Les vérités juridiques se rapprochent le plus possible des réalités, mais elles ne sont pas en totale adéquation … La fiction c’est, à partir d’un illogisme, vouloir atteindre une certaine logique, au besoin en passant par une relative déformation ; c’est un ajustement entre la nature et le raisonnement humain tels qu’ils sont faits l’un et l’autre.

 

Et donc ne soyez pas trop étonnés qu’un pigeon soit traité comme un immeuble, qu’une personne morale ne décède pas ou qu’on ne puisse pas déjeuner avec elle, que l’on fasse comme si une personne absente soit décédée ou comme si une personne décédée soit encore vivante, et même comme si on pouvait remonter le temps …

 

                                                                                                        Y. D. F.

 



[1]   Certains termes employés sont annonciateurs d’une fiction : présumer, réputer, supposer, censer …

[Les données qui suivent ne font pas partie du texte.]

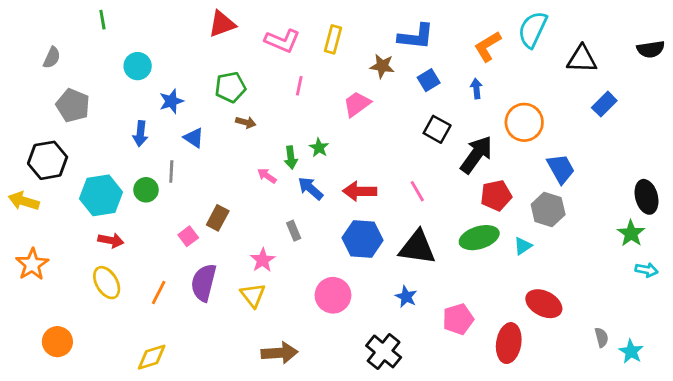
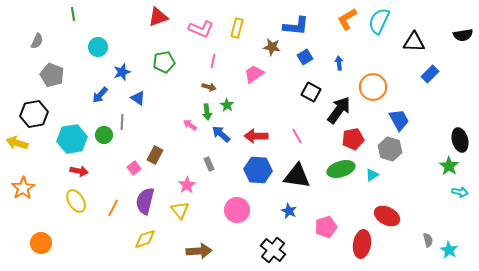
orange L-shape: (488, 46) -> (347, 19), moved
brown arrow: (246, 122) -> (209, 87), moved
blue arrow: (140, 134) -> (100, 95), turned 36
yellow diamond: (152, 357) -> (145, 239), moved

[2]   Voici un exemple de fiction judiciaire : En Angleterre au XVIIIe siècle, le crime de grand larceny est puni de la peine de mort . La qualification de grand larceny s’applique à partir de 40 shillings dérobés. Pour ne pas prononcer la peine de mort, les jurés estiment systématiquement la valeur des vols à 39 shillings. En 1808, c’est un vol de 2 guinées qui est évalué à 39 shillings, alors que depuis 1717, la parité guinées/shillings était établie à 21 shillings pour une guinée.

Dans cet exemple, la fiction est  incontestable, pour cause d’inconsistance avérée : les juges savent que 2 guinées valent un peu plus de 42 shillings et font comme si elles valaient 39 schillings, afin de ne pas appliquer la règle prévue pour les vols de telles sommes. Il n’est pas question ici de croyance sérieuse dans un objet imaginaire, mais d’un acte conscient de feintise. Voir Fictions juridiques ou remarques sur quelques procédés fictionnels en usage chez les juristes par Mikhail Xifaras.

[3]   Egalement la loi du 20 germinal an XI (19 avril 1803) relative aux successions.

[4]   Au Royaume-Uni, la loi interdit aux membres du Parlement de démissionner. En revanche, elle prévoit que les membres du Parlement acceptant de recevoir un office de la Couronne sont démis de leurs fonctions, et doivent se représenter s'ils veulent y être maintenus. En conséquence, la coutume veut que les membres du Parlement souhaitant démissionner demandent au monarque à être nommé à un tel office, et deux offices particuliers, tous deux des sinécures avec un salaire symbolique, sont employés en alternance dans ce but : le lieutenant de la Couronne et bailli des trois centeniers de Chiltern, et le lieutenant de la Couronne et bailli du Manoir de Northstead.

[5]   La rétroactivité est traitée au niveau de la loi ; un texte de niveau inférieur, un décret, ne pourra pas être rétroactif, mais une loi spécifique pourra l’être ; si elle avait été traitée au niveau constitutionnel, aucune loi n’aurait pu être rétroactive.